**Prompt:** Tell me how many lines of the entries below include the string "Rasierer", and give only the number.

BEGIN Provided entries

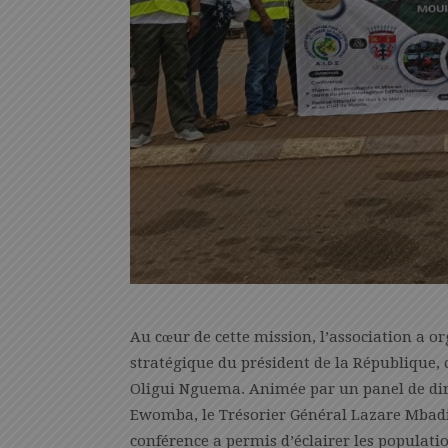
Au cœur de cette mission, l’association a o
stratégique du président de la République, 
Oligui Nguema. Animée par un panel de diri
Ewomba, le Trésorier Général Lazare Mbadi
conférence a permis d’éclairer les populati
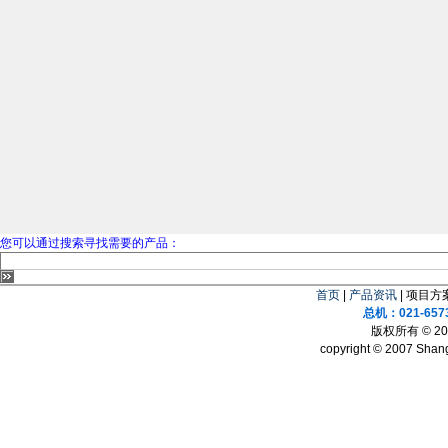
您可以通过搜索寻找需要的产品：
首页
|
产品资讯
| 项目方案
总机：021-657
版权所有 © 
copyright © 2007 Shang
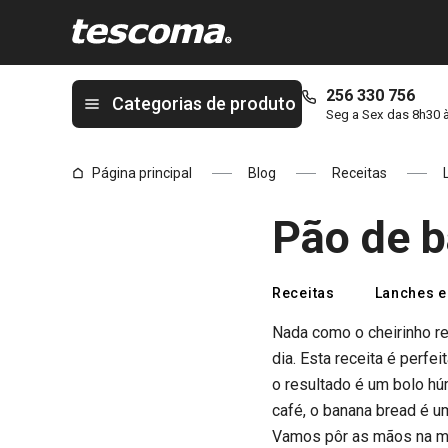
Está na página Pão de banana e aveia
256 330 756
Categorias de produto
Seg a Sex das 8h30 
Página principal
Blog
Receitas
Pão de b
Receitas
Lanches e
Nada como o cheirinho r
dia. Esta receita é perfe
o resultado é um bolo hú
café, o banana bread é 
Vamos pôr as mãos na 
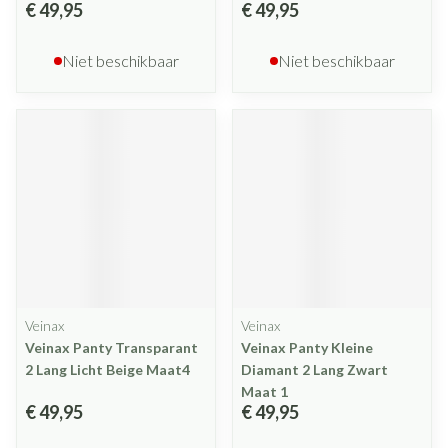
€ 49,95
€ 49,95
Niet beschikbaar
Niet beschikbaar
Veinax
Veinax
Veinax Panty Transparant
Veinax Panty Kleine
2 Lang Licht Beige Maat4
Diamant 2 Lang Zwart
Maat 1
€ 49,95
€ 49,95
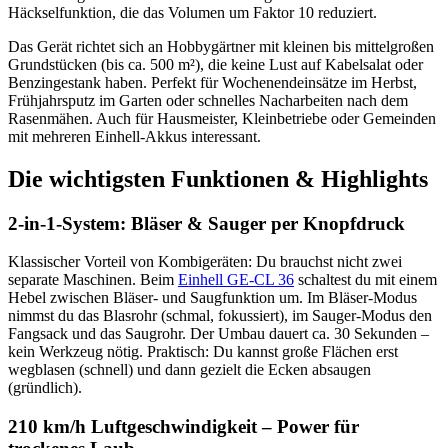
Häckselfunktion, die das Volumen um Faktor 10 reduziert.
Das Gerät richtet sich an Hobbygärtner mit kleinen bis mittelgroßen
Grundstücken (bis ca. 500 m²), die keine Lust auf Kabelsalat oder
Benzingestank haben. Perfekt für Wochenendeinsätze im Herbst,
Frühjahrsputz im Garten oder schnelles Nacharbeiten nach dem
Rasenmähen. Auch für Hausmeister, Kleinbetriebe oder Gemeinden
mit mehreren Einhell-Akkus interessant.
Die wichtigsten Funktionen & Highlights
2-in-1-System: Bläser & Sauger per Knopfdruck
Klassischer Vorteil von Kombigeräten: Du brauchst nicht zwei
separate Maschinen. Beim
Einhell GE-CL 36
schaltest du mit einem
Hebel zwischen Bläser- und Saugfunktion um. Im Bläser-Modus
nimmst du das Blasrohr (schmal, fokussiert), im Sauger-Modus den
Fangsack und das Saugrohr. Der Umbau dauert ca. 30 Sekunden –
kein Werkzeug nötig. Praktisch: Du kannst große Flächen erst
wegblasen (schnell) und dann gezielt die Ecken absaugen
(gründlich).
210 km/h Luftgeschwindigkeit – Power für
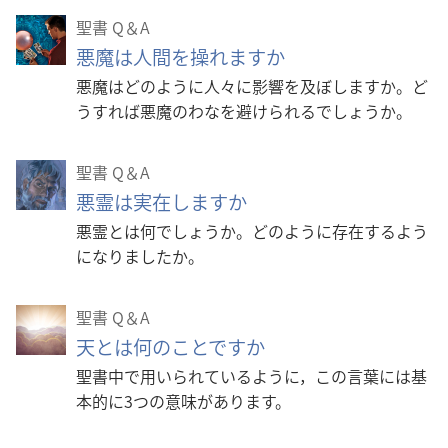
聖書 Q＆A
悪魔は人間を操れますか
悪魔はどのように人々に影響を及ぼしますか。ど
うすれば悪魔のわなを避けられるでしょうか。
聖書 Q＆A
悪霊は実在しますか
悪霊とは何でしょうか。どのように存在するよう
になりましたか。
聖書 Q＆A
天とは何のことですか
聖書中で用いられているように，この言葉には基
本的に3つの意味があります。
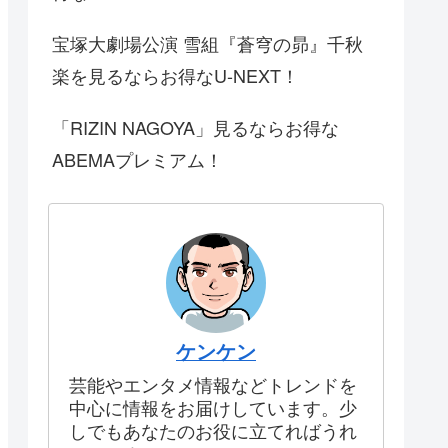
宝塚大劇場公演 雪組『蒼穹の昴』千秋
楽を見るならお得なU-NEXT！
「RIZIN NAGOYA」見るならお得な
ABEMAプレミアム！
ケンケン
芸能やエンタメ情報などトレンドを
中心に情報をお届けしています。少
しでもあなたのお役に立てればうれ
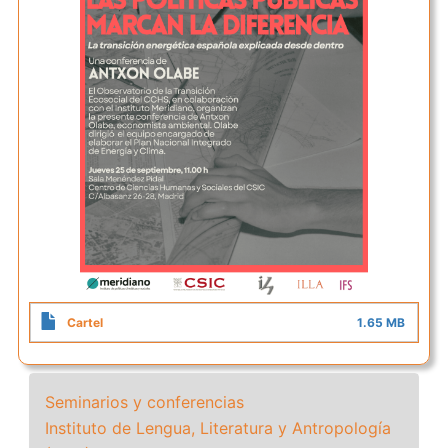
Cartel
1.65 MB
Seminarios y conferencias
Instituto de Lengua, Literatura y Antropología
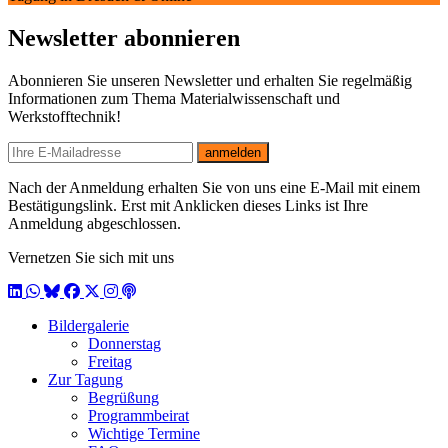
Newsletter abonnieren
Abonnieren Sie unseren Newsletter und erhalten Sie regelmäßig
Informationen zum Thema Materialwissenschaft und
Werkstofftechnik!
E-mail
anmelden
Nach der Anmeldung erhalten Sie von uns eine E-Mail mit einem
Bestätigungslink. Erst mit Anklicken dieses Links ist Ihre
Anmeldung abgeschlossen.
Vernetzen Sie sich mit uns
LinkedIn
WhatsApp
BlueSky
Facebook
X / Twitter
Instagram
Podcast
Bildergalerie
Donnerstag
Freitag
Zur Tagung
Begrüßung
Programmbeirat
Wichtige Termine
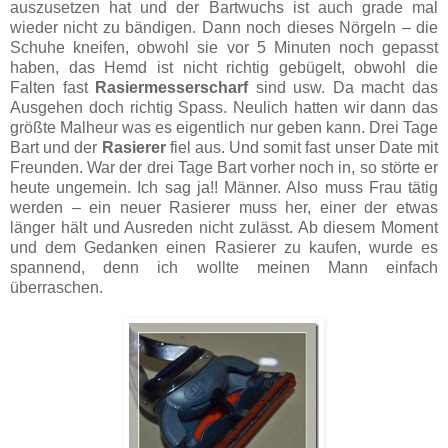
auszusetzen hat und der Bartwuchs ist auch grade mal
wieder nicht zu bändigen. Dann noch dieses Nörgeln – die
Schuhe kneifen, obwohl sie vor 5 Minuten noch gepasst
haben, das Hemd ist nicht richtig gebügelt, obwohl die
Falten fast
Rasiermesserscharf
sind usw. Da macht das
Ausgehen doch richtig Spass. Neulich hatten wir dann das
größte Malheur was es eigentlich nur geben kann. Drei Tage
Bart und der
Rasierer
fiel aus. Und somit fast unser Date mit
Freunden. War der drei Tage Bart vorher noch in, so störte er
heute ungemein. Ich sag ja!! Männer. Also muss Frau tätig
werden – ein neuer Rasierer muss her, einer der etwas
länger hält und Ausreden nicht zulässt. Ab diesem Moment
und dem Gedanken einen Rasierer zu kaufen, wurde es
spannend, denn ich wollte meinen Mann einfach
überraschen.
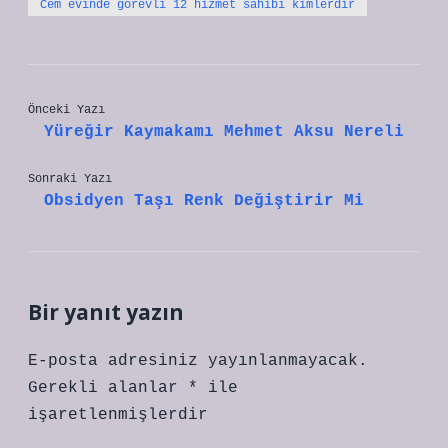
Cem evinde görevli 12 hizmet sahibi kimlerdir
Önceki Yazı
Yüreğir Kaymakamı Mehmet Aksu Nereli
Sonraki Yazı
Obsidyen Taşı Renk Değiştirir Mi
Bir yanıt yazın
E-posta adresiniz yayınlanmayacak.
Gerekli alanlar
*
ile
işaretlenmişlerdir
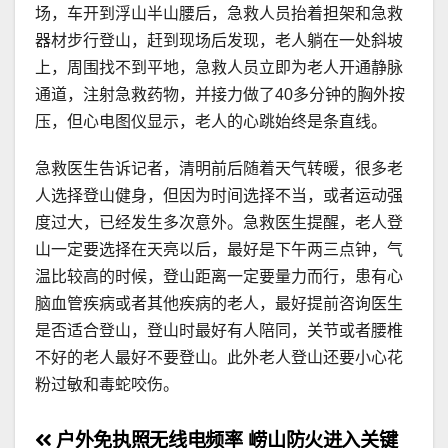
场，车开到浮山半山腰后，急救人员抬着担架和急救
器材步行登山，赶到现场后发现，老人躺在一处斜坡
上，周围找不到平地，急救人员立即为老人开通静脉
通道，注射急救药物，并接力做了40多分钟的胸外按
压，但心电图仪显示，老人的心跳始终是条直线。
急救医生告诉记者，清明前后随着天气转暖，很多老
人选择登山健身，但因为时间选择不当，或者运动强
度过大，已经发生多次意外。急救医生提醒，老人登
山一定要选择在天亮以后，最好是下午两三点钟，气
温比较高的时候，登山距离一定要量力而行，患有心
脑血管疾病或者其他疾病的老人，最好提前咨询医生
是否适合登山，登山时最好有人陪同，关节或者腰椎
不好的老人最好不要登山。此外老人登山还要小心花
粉过敏和毒蛇咬伤。
文
户外免执照无线电频率
崂山防火进入关键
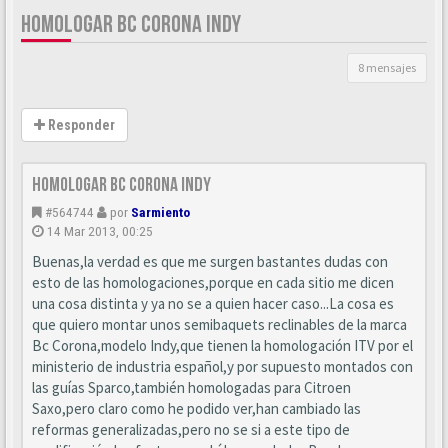
HOMOLOGAR BC CORONA INDY
8 mensajes
Responder
Homologar BC Corona Indy
#564744
por
Sarmiento
14 Mar 2013, 00:25
Buenas,la verdad es que me surgen bastantes dudas con
esto de las homologaciones,porque en cada sitio me dicen
una cosa distinta y ya no se a quien hacer caso...La cosa es
que quiero montar unos semibaquets reclinables de la marca
Bc Corona,modelo Indy,que tienen la homologación ITV por el
ministerio de industria español,y por supuesto montados con
las guías Sparco,también homologadas para Citroen
Saxo,pero claro como he podido ver,han cambiado las
reformas generalizadas,pero no se si a este tipo de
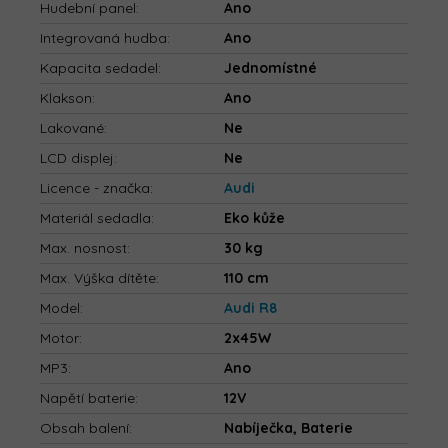
Hudební panel
:
Ano
Integrovaná hudba
:
Ano
Kapacita sedadel
:
Jednomístné
Klakson
:
Ano
Lakované
:
Ne
LCD displej
:
Ne
Licence - značka
:
Audi
Materiál sedadla
:
Eko kůže
Max. nosnost
:
30 kg
Max. Výška dítěte
:
110 cm
Model
:
Audi R8
Motor
:
2x45W
MP3
:
Ano
Napětí baterie
:
12V
Obsah balení
:
Nabíječka, Baterie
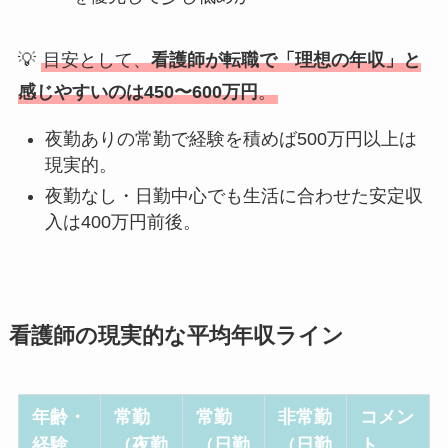
💡
目安として、
看護師が転職で「理想の年収」と
感じやすいのは450〜600万円
。
夜勤ありの常勤で経験を積めば500万円以上は
現実的。
夜勤なし・日勤中心でも生活に合わせた安定収
入は400万円前後。
看護師の現実的な平均年収ライン
年齢・
常勤
常勤
非常勤
コメン
経験
（夜勤
（日勤
（日勤
ト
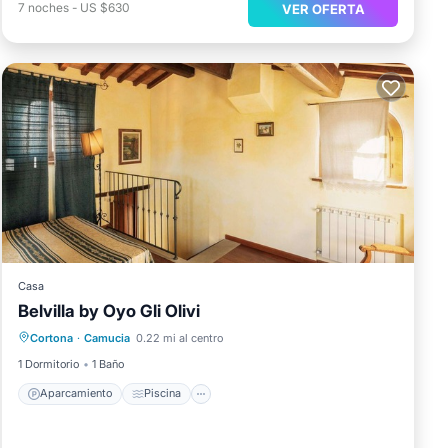
7
noches
-
US $630
VER OFERTA
Casa
Belvilla by Oyo Gli Olivi
Aparcamiento
Piscina
Cortona
·
Camucia
0.22 mi al centro
Balcón/Terraza
Internet
1 Dormitorio
1 Baño
Aparcamiento
Piscina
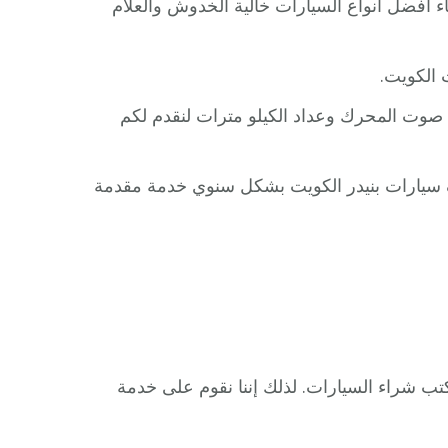
اء أفضل أنواع السيارات خالية الخدوش والعلام
 الكويت.
صوت المحرك وعداد الكيلو مترات لنقدم لكم
ف سيارات بنيدر الكويت بشكل سنوي خدمة مقدمة
ب شراء السيارات. لذلك إننا نقوم على خدمة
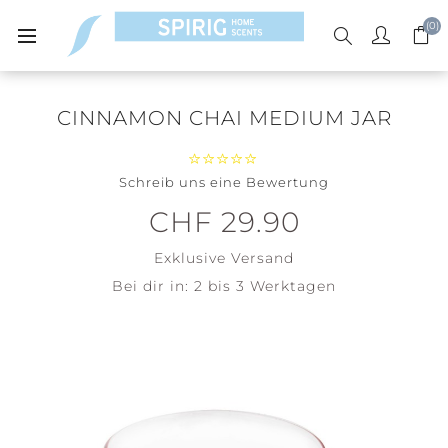
(0)
CINNAMON CHAI MEDIUM JAR
Schreib uns eine Bewertung
CHF 29.90
Exklusive
Versand
Bei dir in:
2 bis 3 Werktagen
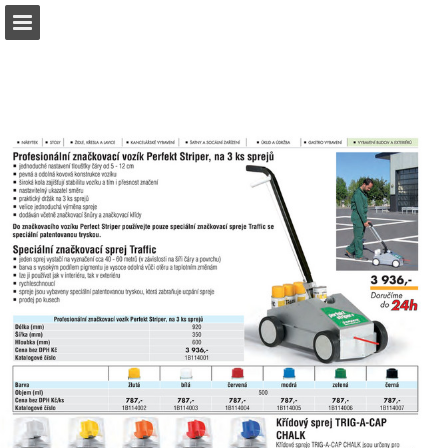
b2bpartner.cz
Náhled stránky
Stáhnout PDF
Hledat
Zpráva Publikace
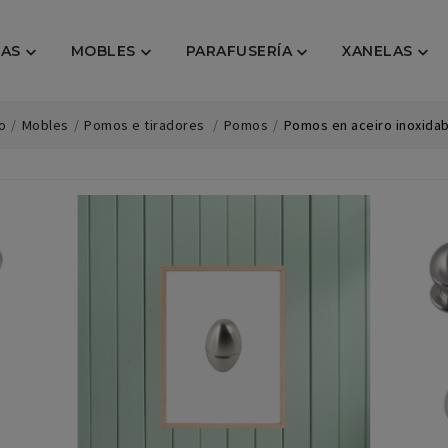
AS
MOBLES
PARAFUSERÍA
XANELAS




io
Mobles
Pomos e tiradores
Pomos
Pomos en aceiro inoxidab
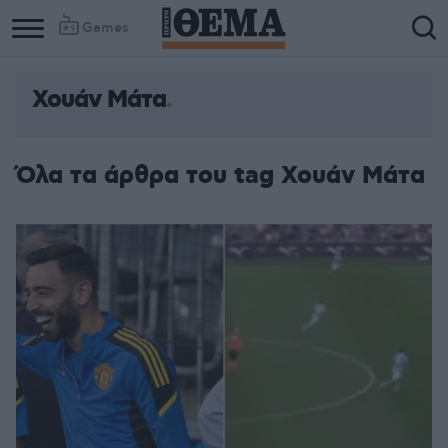
Games
Χουάν Μάτα
Όλα τα άρθρα του tag Χουάν Μάτα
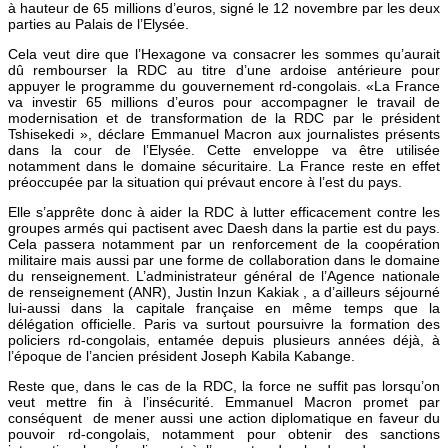
à hauteur de 65 millions d’euros, signé le 12 novembre par les deux
parties au Palais de l’Elysée.
Cela veut dire que l’Hexagone va consacrer les sommes qu’aurait
dû rembourser la RDC au titre d’une ardoise antérieure pour
appuyer le programme du gouvernement rd-congolais. «La France
va investir 65 millions d’euros pour accompagner le travail de
modernisation et de transformation de la RDC par le président
Tshisekedi », déclare Emmanuel Macron aux journalistes présents
dans la cour de l’Elysée. Cette enveloppe va être utilisée
notamment dans le domaine sécuritaire. La France reste en effet
préoccupée par la situation qui prévaut encore à l’est du pays.
Elle s’apprête donc à aider la RDC à lutter efficacement contre les
groupes armés qui pactisent avec Daesh dans la partie est du pays.
Cela passera notamment par un renforcement de la coopération
militaire mais aussi par une forme de collaboration dans le domaine
du renseignement. L’administrateur général de l’Agence nationale
de renseignement (ANR), Justin Inzun Kakiak , a d’ailleurs séjourné
lui-aussi dans la capitale française en même temps que la
délégation officielle. Paris va surtout poursuivre la formation des
policiers rd-congolais, entamée depuis plusieurs années déjà, à
l’époque de l’ancien président Joseph Kabila Kabange.
Reste que, dans le cas de la RDC, la force ne suffit pas lorsqu’on
veut mettre fin à l’insécurité. Emmanuel Macron promet par
conséquent de mener aussi une action diplomatique en faveur du
pouvoir rd-congolais, notamment pour obtenir des sanctions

END Provided entries

**Result of this exercise:** 3